Archive Ingest and Handling Test (AIHT)
By both policy and design, the LDI Digital Repository Service (DRS) is intended for highly "curated" digital assets; that is, those that are owned and submitted by known users, created according to well-known workflows and meeting well-known technical specifications, and in a small set of approved formats. The Library of Congress organized its Archive Ingest and Handling Test (AIHT) to investigate issues surrounding the import, export, and manipulation of a sizeable test corpus - approximately 57,000 files (12 GB) in more than 90 formats - of unknown provenance by institutions with very different preservation strategies and technological infrastructures. Harvard participated in this test along with Johns Hopkins University, Old Dominion University, and Stanford University.
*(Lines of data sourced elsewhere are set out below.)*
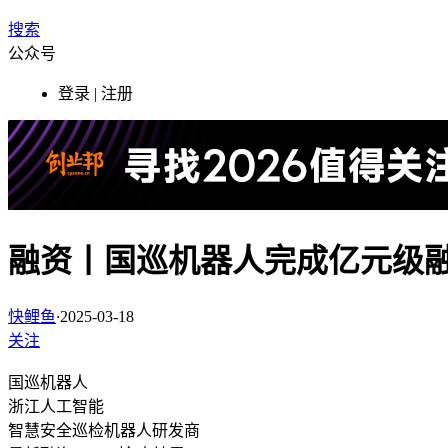
搜索
公众号
登录 | 注册
融资丨国巡机器人完成亿元级
快鲤鱼
·
2025-03-18
关注
国巡机器人
浙江
人工智能
智慧安全巡检机器人研发商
The results of the test highlighted the need for community agreement on descriptive and packaging standards, file transfer and validation tools, and best practices for repository operation and preservation planning.
- AIHT: Conceptual Issues from Practical Tests, D-Lib Magazine (December 2005)
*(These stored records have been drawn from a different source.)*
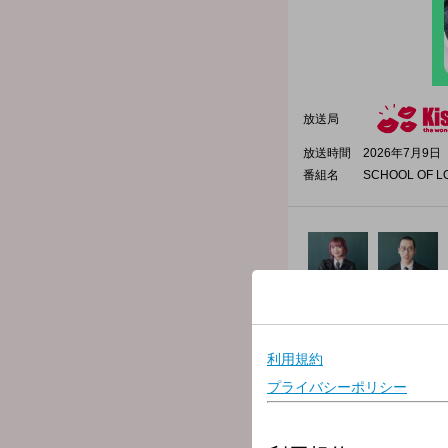
放送局
放送時間
2026年7月9日（
番組名
SCHOOL OF L
SCHOOL OF LOCK!
今夜の授業は…「こんな先
今夜は、生徒の君がこれま
「こんな先生いるの！？」
たとえば…
「体育祭や球技大会になる
「語呂合わせのクセが強す
「生徒の恋バナに、超前の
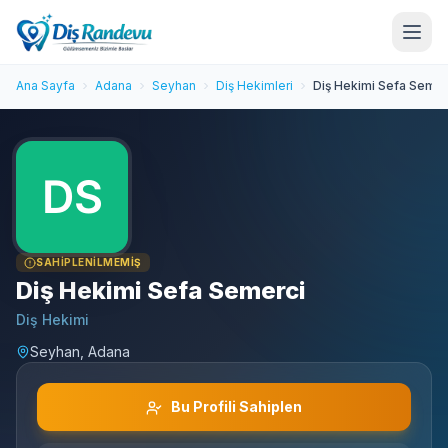
Ana Sayfa
Adana
Seyhan
Diş Hekimleri
Diş Hekimi Sefa Semer
SAHIPLENILMEMIŞ
Diş Hekimi Sefa Semerci
Diş Hekimi
Seyhan, Adana
Bu Profili Sahiplen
- Harvard's Perspective on the Archive Ingest and Handling Test, D-Lib Magazine (December 2005)
Digital Repository Certification
The Research Library Group (RLG) and the National Archives and Records Administration (NARA) created a joint task force to develop criteria for identifying digital repositories meeting minimal standards for trustworthiness in the professional management and preservation of digital content. Harvard staff participated in the development of these criteria, which include both technical and organizational metrics, as well as in follow-on work by the Center for Research Libraries (CRL) to develop a specific audit methodology. Harvard staff use the audit guidelines development by the RLG/NARA task force for self-assessment of the Digital Repository Service (DRS) and for planning for its future functional and operational enhancements.
DuraCloud Pilot Project
During the summer of 2011, Harvard conducted a pilot project using DuraCloud, the cloud storage solution offered by DuraSpace. DuraCloud was tested as a potential additional preservation storage location for DRS content. This project ran from May-August 2011.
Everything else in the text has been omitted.